Going to the grocery store used to be one of my favorite things. I have friends who make fun of me because I had refused to get on the time-saving grocery pick-up bandwagon… but I really like looking at my own produce… and occasionally talking to my butcher! Plus, I live in a small town, so the grocery store is basically like social hour. I see neighbors and former students, friends of my parents and my favorite checkout clerks. Of course, my own kids complain that trips take much longer than they should because I “talk too much.”

Well, no more.

I haven’t been much since the stay-at-home order started — my husband usually volunteers, desparate to get out of the house. But today, it was me. And it was a little overwhelming and sad.

One of my former students was my cashier and he didn’t recognize me behind my mask (although he said he should have known from my voice — which I’m choosing to take as a compliment). People look stressed and sad, and the shelves are still missing random stuff (Red grapes? Why are there no red grapes?)

Still, we are counting our blessings and using some pantry staples to get us through.

My youngest LOVES tomato soup. It always makes his top five list and always brings a big old smile to his face. Usually, we just serve the grilled cheese on the side… but if you’re feeling fancy, this is also fantastic prepared like French Onion Soup — oven-proof bowl, a round of toasted bread, and a lid of shredded cheddar, run under the broiler? It’s as amazing as you’d think.
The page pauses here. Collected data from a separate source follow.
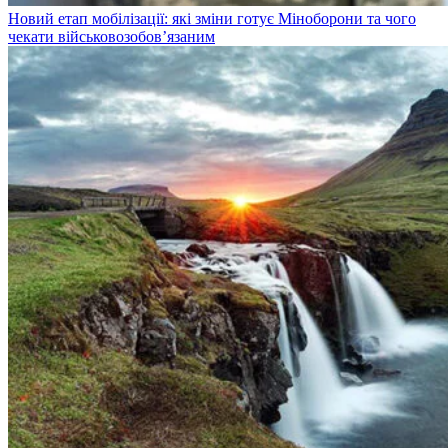
Новий етап мобілізації: які зміни готує Міноборони та чого
чекати військовозобов’язаним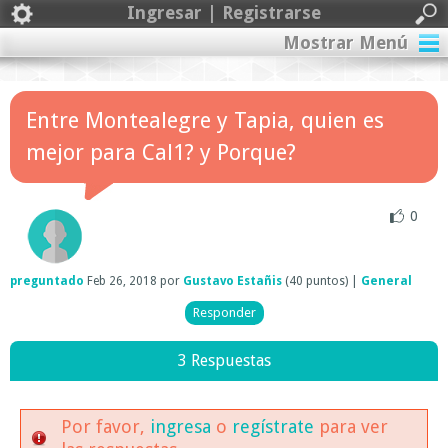
Ingresar | Registrarse
Mostrar Menú
Entre Montealegre y Tapia, quien es
mejor para Cal1? y Porque?
0
preguntado
Feb 26, 2018
por
Gustavo Estañis
(
40
puntos)
|
General
3 Respuestas
Por favor,
ingresa
o
regístrate
para ver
But sometimes, simple is OK, too.

This one is adapted from my favorite food blogger, Deb Perlman of the peerless Smitten Kitchen.


  • Two 28 oz cans whole, peeled tomatoes (San Marzano, if you can get them, are the best)
  • 2 Tablespoons brown sugar
  • 4 Tablespoons butter
  • 1/2 onion, minced fine
  • 1 teaspoon red pepper flakes (optional)
  • 1 Tablespoon minced garlic
  • 2 Tablespoons tomato paste
  • 2 Tablespoons flour
  • 2 cups chicken stock
  • 1/2 cup heavy cream (or 3/4 cup half and half)
  • chopped fresh herbs, such as basil and oregano


  • Preheat the oven to 425.
  • Line a baking sheet with foil. Using a fork, remove the whole tomatoes from the 2 cans. Reserve the juice. Place the tomatoes in a single layer on the foil. Sprinkle the tomatoes evenly with brown sugar.
  • Bake until the tomatoes start to brown around the edges, usually about 30 minutes. Remove and let cool slightly while you prepare the other ingredients.
  • Place the butter in a large pot on the stove. Heat until melted and foaming, Add the onions and a bit of salt and cook for 6-8 minutes, until soft. Add red pepper flakes, garlic, and tomato paste. Cook for 2 minutes.
  • Add flour and stir vigorously to prevent sticking. Cook for about a minute.
  • Slowly add the chicken stock, whisking constantly to avoid lumps. Add the reserved tomato juice. Add the tomatoes and any accumulated pan juices from the baking sheet. Bring to a boil, then reduce to a simmer. Cook for about 10-15 minutes.
  • Use an immersion blender to puree the soup until it is smooth. (Alternately, you can leave it chunky or blend in a traditional blender, but allow the soup to cool, work with small batches, and vent the top of your blender if you’re going that route).
  • Stir in cream or half and half and minced herbs. Taste for salt and other seasonings. This will vary widely, depending on how salty your chicken stock was.
  • Serve with grilled cheese and enjoy the big smiles!